Allo stupore della vista si unisce quello dell’udito, la colonna sonora è indirizzata verso tonalità rilassanti, ma è capace costantemente di sorprendere andando a completare quel tutt’uno armonico a cui facevo riferimento poco prima. Ho trovato sinceramente sorprendente e piacevole ascoltare il pezzo di sottofondo che letteralmente si “schiudeva” aggiungendo nuovi strumenti quando ho mosso i primi passi fuori dal primo edifico, a rimarcare il fatto che da un’interno chiuso si stava passando a un mondo infinito.

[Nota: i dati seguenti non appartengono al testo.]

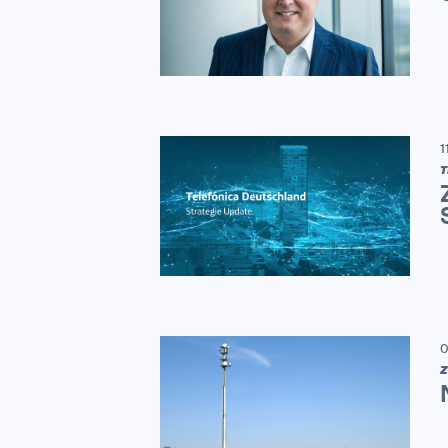
1
T
0
Z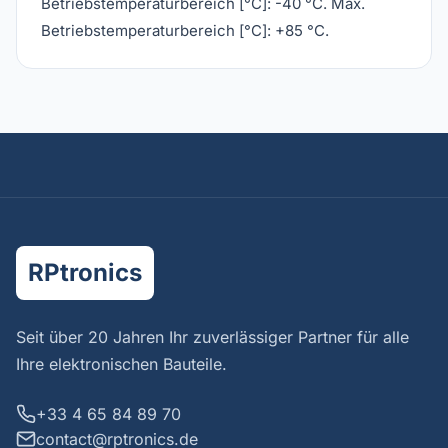
Betriebstemperaturbereich [°C]: -40 °C. Max.
Betriebstemperaturbereich [°C]: +85 °C.
RPtronics
Seit über 20 Jahren Ihr zuverlässiger Partner für alle
Ihre elektronischen Bauteile.
+33 4 65 84 89 70
contact@rptronics.de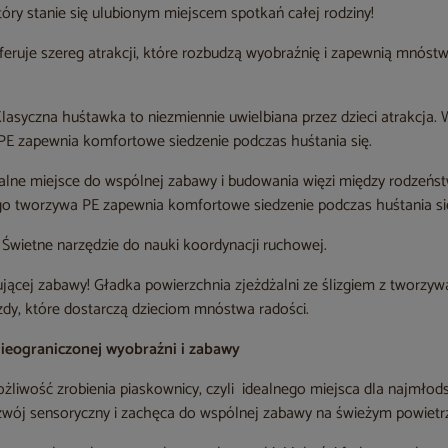
óry stanie się ulubionym miejscem spotkań całej rodziny!
eruje szereg atrakcji, które rozbudzą wyobraźnię i zapewnią mnóstw
lasyczna huśtawka to niezmiennie uwielbiana przez dzieci atrakcja.
E zapewnia komfortowe siedzenie podczas huśtania się.
alne miejsce do wspólnej zabawy i budowania więzi między rodzeńst
o tworzywa PE zapewnia komfortowe siedzenie podczas huśtania si
Świetne narzędzie do nauki koordynacji ruchowej.
jącej zabawy! Gładka powierzchnia zjeżdżalni ze ślizgiem z tworzy
zdy, które dostarczą dzieciom mnóstwa radości.
nieograniczonej wyobraźni i zabawy
liwość zrobienia piaskownicy, czyli idealnego miejsca dla najmłods
zwój sensoryczny i zachęca do wspólnej zabawy na świeżym powietr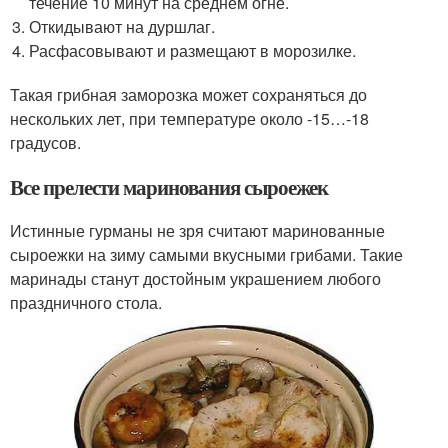
течение 10 минут на среднем огне.
Откидывают на дуршлаг.
Расфасовывают и размещают в морозилке.
Такая грибная заморозка может сохраняться до
нескольких лет, при температуре около -15…-18
градусов.
Все прелести маринования сыроежек
Истинные гурманы не зря считают маринованные
сыроежки на зиму самыми вкусными грибами. Такие
маринады станут достойным украшением любого
праздничного стола.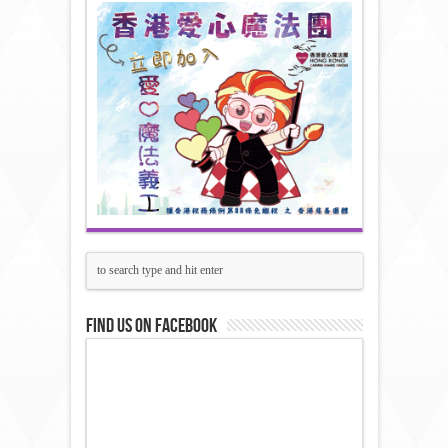
Find us on Facebook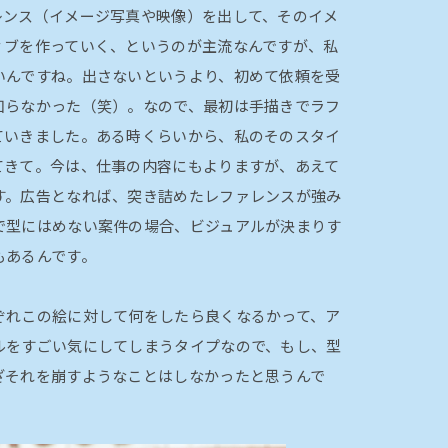
レンス（イメージ写真や映像）を出して、そのイメ
ィブを作っていく、というのが主流なんですが、私
いんですね。出さないというより、初めて依頼を受
知らなかった（笑）。なので、最初は手描きでラフ
ていきました。ある時くらいから、私のそのスタイ
てきて。今は、仕事の内容にもよりますが、あえて
す。広告となれば、突き詰めたレファレンスが強み
で型にはめない案件の場合、ビジュアルが決まりす
もあるんです。
ぞれこの絵に対して何をしたら良くなるかって、ア
ルをすごい気にしてしまうタイプなので、もし、型
ざそれを崩すようなことはしなかったと思うんで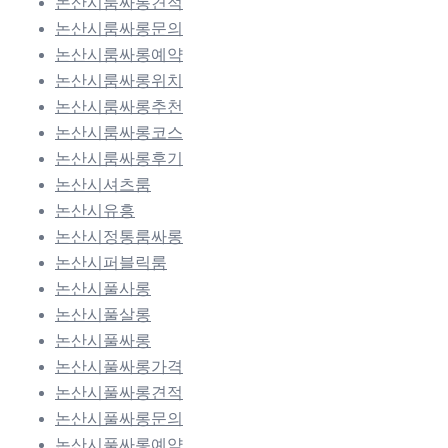
논산시룸싸롱견적
논산시룸싸롱문의
논산시룸싸롱예약
논산시룸싸롱위치
논산시룸싸롱추천
논산시룸싸롱코스
논산시룸싸롱후기
논산시셔츠룸
논산시유흥
논산시정통룸싸롱
논산시퍼블릭룸
논산시풀사롱
논산시풀살롱
논산시풀싸롱
논산시풀싸롱가격
논산시풀싸롱견적
논산시풀싸롱문의
논산시풀싸롱예약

In conclusione, mentre scrivevo questa recensione, mi sono reso conto di quanto in realtà sia complesso parlare di questo titolo. L’esperienza che mi sono ritrovato davanti è stata pienamente appagante da ogni punto di vista, tanto per la direzione artistica quanto per il gameplay, che tiene il giocatore concentrato senza però frustrarlo, eppure, per quanto ne sia soddisfatto penso che rimanga difficile esprimere a parole ciò che questo titolo può lasciare al giocatore. Mi sembrano decisamente azzeccate in questo momento le parole di Frank Zappa: Scrivere di musica è come parlare di architettura, a conferma del fatto che più che di fronte a un gioco, in questo caso ci troviamo davanti a una vera e propria dimostrazione d’arte interattiva.